“Il primo maggio è come parola magica che corre di bocca in bocca, che rallegra gli animi di tutti i lavoratori del mondo, è parola d’ordine che si scambia fra quanti si interessano al proprio miglioramento“. Iniziava così, nel 1890, un articolo sul 1° Maggio pubblicato dalla rivista anarchica “La Rivendicazione“, che partecipò alla campagna per celebrare la Festa dei lavoratori.
Ricordare le lotte, il sacrificio, le battaglie operaie e l’impegno sindacale festeggiando un traguardo, una conquista e, cosa ben più imprescindibile, un diritto.
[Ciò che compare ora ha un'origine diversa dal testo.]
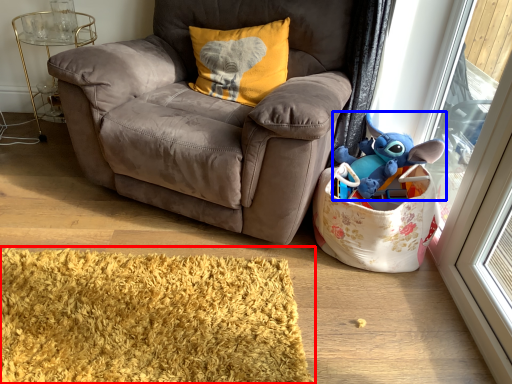 Question: Which object appears closest to the camera in this image, mat (highlighted by a red box) or toy (highlighted by a blue box)?

Choices:
 (A) mat
 (B) toy

Answer: (A) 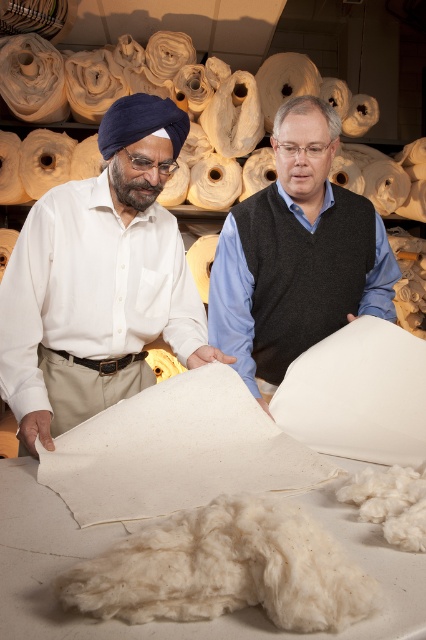 You are a quality control inspector in a textile factory. You need to check the dimensions of the white matte fabric at left and the matte white fabric at center. Which one should you prioritize checking first if the larger fabric requires immediate inspection?

A: The white matte fabric at left should be prioritized for inspection first since it is larger in size than the matte white fabric at center and requires immediate attention.

You are a quality inspector standing at the camera position. You need to check the white matte fabric at left. Can you reach it without moving your position?

The white matte fabric at left is 3.90 feet away from the camera, so you cannot reach it without moving your position. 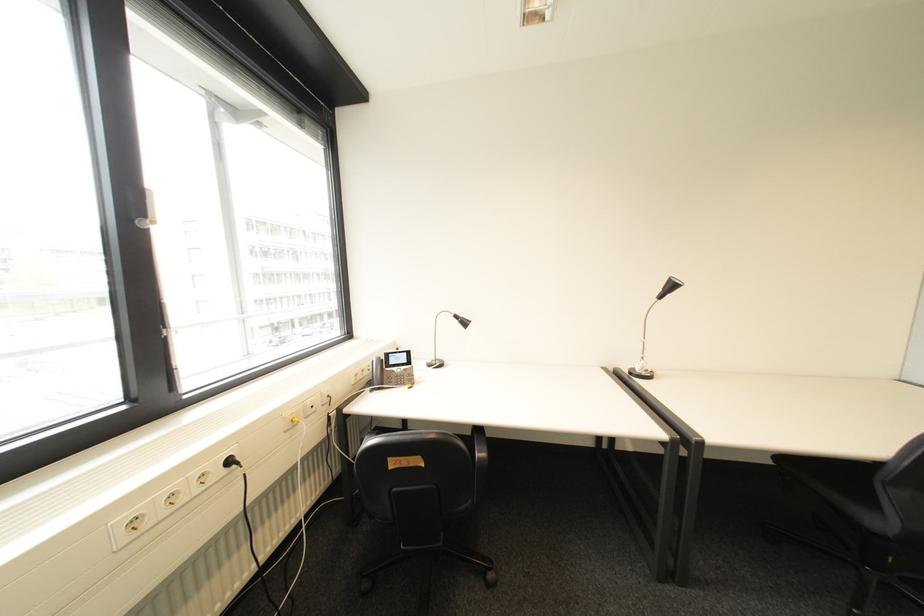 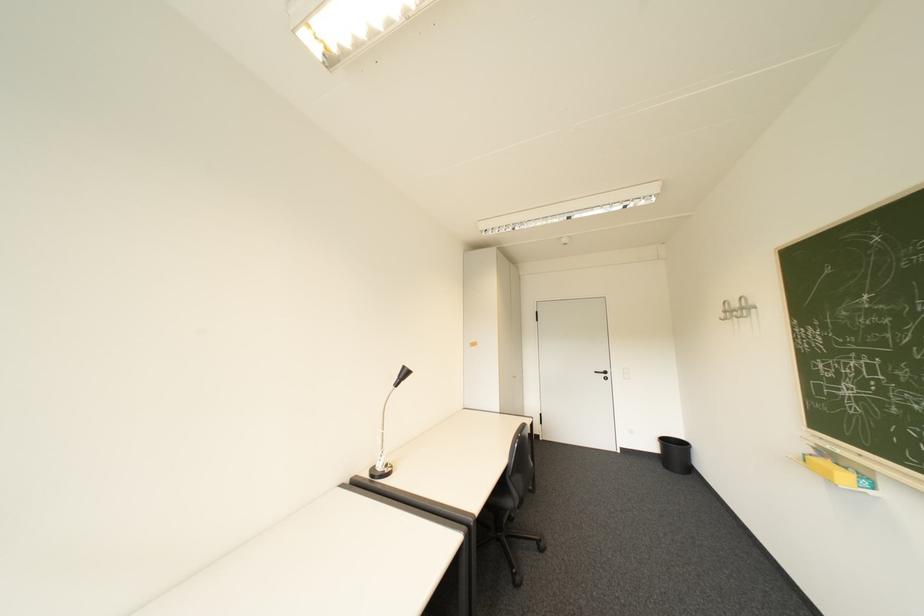 Question: The camera is either moving clockwise (left) or counter-clockwise (right) around the object. The first image is from the beginning of the video and the second image is from the end. Is the camera moving left or right when shooting the video?

Choices:
 (A) Left
 (B) Right

Answer: (A) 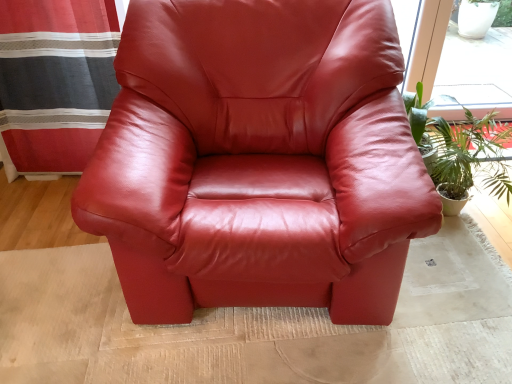 Question: From the image's perspective, is green leafy plant at right located beneath satin red armchair at center?

Choices:
 (A) yes
 (B) no

Answer: (A)

Question: From the image's perspective, would you say green leafy plant at right is positioned over satin red armchair at center?

Choices:
 (A) yes
 (B) no

Answer: (B)

Question: Can you confirm if green leafy plant at right is taller than satin red armchair at center?

Choices:
 (A) yes
 (B) no

Answer: (B)

Question: From a real-world perspective, is green leafy plant at right located beneath satin red armchair at center?

Choices:
 (A) yes
 (B) no

Answer: (A)

Question: Considering the relative sizes of green leafy plant at right and satin red armchair at center in the image provided, is green leafy plant at right wider than satin red armchair at center?

Choices:
 (A) yes
 (B) no

Answer: (B)

Question: From a real-world perspective, is green leafy plant at right positioned above or below satin red armchair at center?

Choices:
 (A) above
 (B) below

Answer: (B)

Question: Is point (468, 122) positioned closer to the camera than point (358, 112)?

Choices:
 (A) farther
 (B) closer

Answer: (A)

Question: Considering their positions, is green leafy plant at right located in front of or behind satin red armchair at center?

Choices:
 (A) front
 (B) behind

Answer: (B)

Question: In terms of height, does green leafy plant at right look taller or shorter compared to satin red armchair at center?

Choices:
 (A) short
 (B) tall

Answer: (A)

Question: Is satin red armchair at center wider or thinner than striped fabric curtain at left?

Choices:
 (A) wide
 (B) thin

Answer: (A)

Question: In the image, is satin red armchair at center positioned in front of or behind striped fabric curtain at left?

Choices:
 (A) behind
 (B) front

Answer: (B)

Question: From a real-world perspective, is satin red armchair at center positioned above or below striped fabric curtain at left?

Choices:
 (A) below
 (B) above

Answer: (B)

Question: Is satin red armchair at center to the left or to the right of striped fabric curtain at left in the image?

Choices:
 (A) right
 (B) left

Answer: (A)

Question: From the image's perspective, relative to green leafy plant at right, is satin red armchair at center above or below?

Choices:
 (A) below
 (B) above

Answer: (B)

Question: From their relative heights in the image, would you say satin red armchair at center is taller or shorter than green leafy plant at right?

Choices:
 (A) short
 (B) tall

Answer: (B) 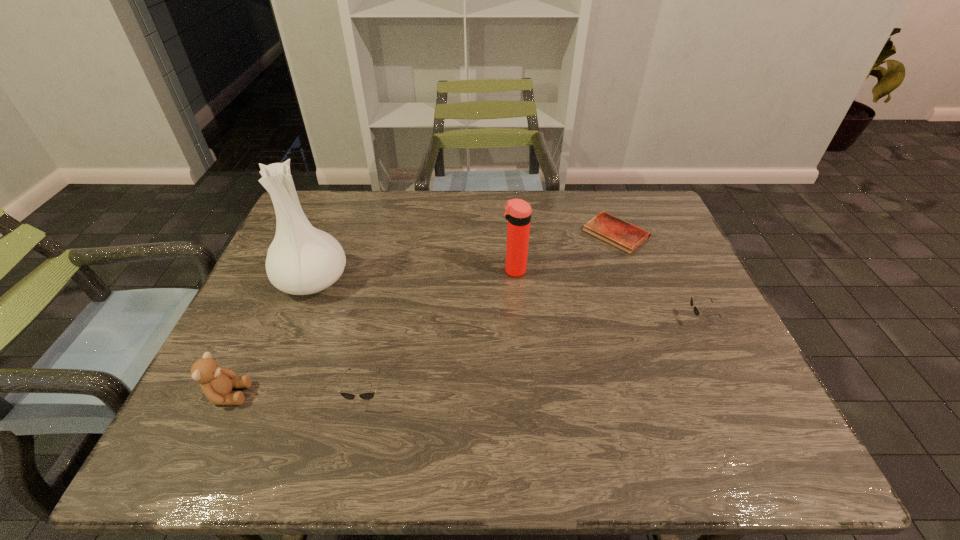 The image size is (960, 540). In order to click on the fourth object from right to left in this screenshot , I will do `click(365, 395)`.

What are the coordinates of `the taller sunglasses` in the screenshot? It's located at (365, 395).

Where is `the right sunglasses`? the right sunglasses is located at coordinates (696, 311).

Where is `the farther sunglasses`? This screenshot has width=960, height=540. the farther sunglasses is located at coordinates (x=696, y=311).

Locate an element on the screen. This screenshot has height=540, width=960. the shortest object is located at coordinates coord(619,233).

Where is `diary`? The height and width of the screenshot is (540, 960). diary is located at coordinates (619, 233).

Where is `vase`? vase is located at coordinates (301, 260).

Image resolution: width=960 pixels, height=540 pixels. I want to click on teddy bear, so click(217, 383).

You are a GUI agent. You are given a task and a screenshot of the screen. Output one action in this format:
    pyautogui.click(x=<x>, y=<y>)
    Task: Click on the thermos bottle
    
    Given the screenshot: What is the action you would take?
    pyautogui.click(x=517, y=211)

Locate an element on the screen. This screenshot has height=540, width=960. the fourth object from left to right is located at coordinates (517, 211).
Non è quindi un caso se i padri costituenti, riuniti per dar vita alla legge fondamentale dello Stato, sancirono già dal primo articolo la cardinale importanza del lavoro e il suo essere e dover costituire salda base di una nazione civile e garantista.
Ad oltre 100 anni dall’istituzione della festa, però, urge riflettere. Negli anni prendono piede la disoccupazione, le crisi, la precarietà e il diritto pare trasformarsi in chimera, calpestato da epoche e da politiche che poco se ne curano, sottoponendolo a “cambi di look” spesso deleteri. Flessibile, precario, interinale, accessorio, intermittente, occasionale. Dalla fine degli anni ’90 a tutt’oggi sono questi gli aggettivi che contraddistinguono i contratti di lavoro, nella fortunata ipotesi in cui si ha la possibilità di firmarli. Nero, sommerso, irregolare, quando è il sopruso a prendere il sopravvento, scalzando il diritto, e la firma, più che su un contratto, è apposta su un futuro che non è ben chiaro.
Strumentalizzare il 1° Maggio per generare polemiche è sicuramente un modo poco elegante per celebrarlo. Ma ancor meno elegante, meno accettabile e, soprattutto, meno costituzionale è un tasso di disoccupazione giovanile al 43,1% (dati Istat di marzo) con 138mila disoccupati in più rispetto allo scorso anno. Meno elegante è l’impotenza delle istituzioni, la debolezza delle risposte, che troppo spesso è assenza.
Così, riguardando “Il Quarto Stato” di Pellizza da Volpedo e sperando in un nuovo “cammino dei lavoratori“, l’augurio (dato il giorno di festa) è che questo 1° Maggio sia da sprone per la ricerca di una dignitosa soluzione al problema, sia motivo di risveglio dal torpore istituzionale e che il lavoro, oggetto di elemosina, non venga oltremodo violentanto e sporcato per riempire triti e ritriti slogan elettorali.